2008 seems like an especially bad year for the untimely death of great artists - or is it just that I'm getting old?
The death of Isaac Hayes was certainly unexpected, and untimely, but at least he made it into his 60s. (And, at least it was an apparent accident . . .) David Foster Wallace, though, died on Friday at only 46, and by his own hand.
I discovered Wallace during my dark work-as-a-secretary-while-I-get-my-shit-together days in the late 90s. As with many, my introduction came through Infinite Jest, the sprawling and encyclopedic novel that explored the many facets of addiction as an allegory for contemporary American society. Wheelchair-ridden Quebecois separatists, a woman too beautiful to be seen (and a crack addict to boot), and a film so addictive watching it once, you were doomed to watch it repeatedly until you died of starvation, were only some of the themes percolating through an "alternate universe" US, too close for comfort, too accurate to reject. After Infinite Jest, Wallace produced a number of short stories (which I haven't read) and a number of essays (which I have, and which are on the whole brilliant, funny, insightful, and, perhaps most pleasurable for one like myself, who has spent too much of his literary experience reading works in translation, delivered with a delightful and creative command of the English language. This last itself the subject of Authority and American Usage an ostensive book review cum meditation on the norms of language (and the politics of those who dictate such)).
Despite the brilliant essays and the well-received short stories, it's difficult not to notice the absence of a follow-up to Infinite Jest in Wallace's oeuvre. He had been teaching at Pomona College since 2002, and had certainly continued to write (producing said stories and essays), but no novel, no work on the same grand scale, had appeared since Jest.
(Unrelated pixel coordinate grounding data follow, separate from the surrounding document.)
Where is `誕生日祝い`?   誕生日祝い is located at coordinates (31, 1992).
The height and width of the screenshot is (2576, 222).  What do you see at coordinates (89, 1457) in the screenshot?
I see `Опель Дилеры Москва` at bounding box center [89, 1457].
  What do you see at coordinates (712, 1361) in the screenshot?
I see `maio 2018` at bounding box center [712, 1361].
Speaking for myself, Wallace was on that ever so short list of writers for whom once a year or so, I wander to their spot in the alphabet at a local book store in the hope that I've somehow missed news of the publication of their grand new novel. In the case of Wallace, I was always disappointed; and now, I'll have to stay disappointed forever.
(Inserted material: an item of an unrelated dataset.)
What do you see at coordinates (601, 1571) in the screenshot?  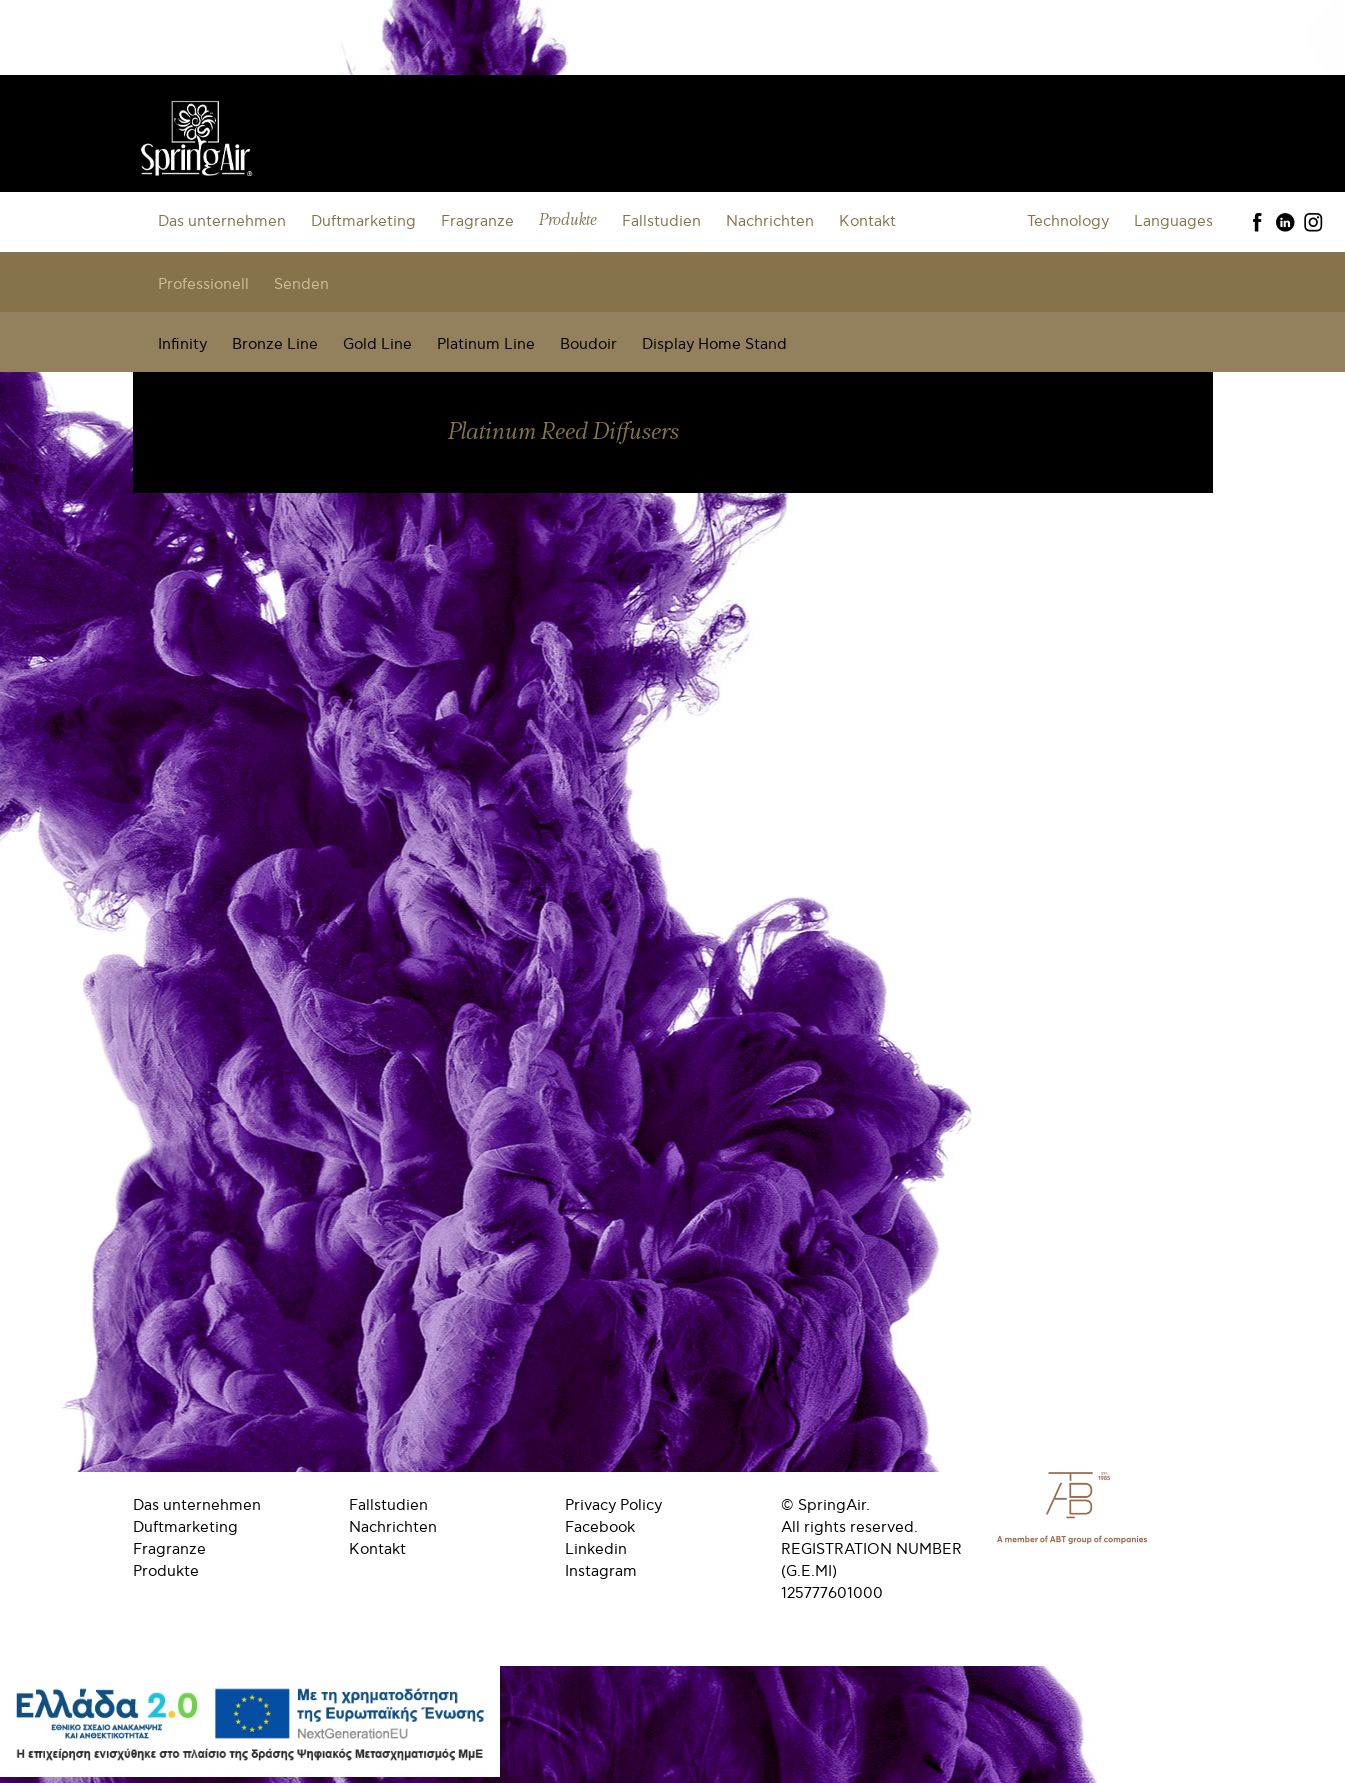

The point is not to belittle Wallace's post-Jest output, but it's simply difficult to think of writer suicides and not think of writer's block (several scenes from a TV doc on Hemingway are burned indelibly into my memory, here). And with writer's block, the question is never one of actual output, but of perceived output. Was Wallace attempting a second grand novel? Was his apparent inability to produce such the source of depression and, eventually, suicide?
Obviously, these are purely conjectures, a bit of fantasy to make sense of a tragedy. Wallace himself was a bit of a recluse, rarely interviewed, rarely exposing his life, thoughts, or goals to the public except through the filter of a witty (and, clearly, guarded) essay. Perhaps his wife knows his motives, but quite likely, we never will.
Hearing this news, it's difficult for me not to think of several I have known personally, possessed of great artistic talent, but, for various personal reasons, frustrated in the attempts to realize those talents. If their earlier output had managed to find an audience, would they have ended up like Wallace anyhow? Is it perhaps even easier on them that their work never was popular, freeing them from some of the creative pressure Wallace himself surely felt?
Perhaps, most importantly, is there hope for the blocked, those who have run out of ideas, or creative energy, to return from that abyss and produce? Call it optimism, or fantasy, but personally I like to think so. I wish Wallace himself had thought so as well. For now we have been robbed of the opportunity to see what might have been, and Wallace, in bereaving his loved ones, has bereaved those who loved his prose, both present and future, as well.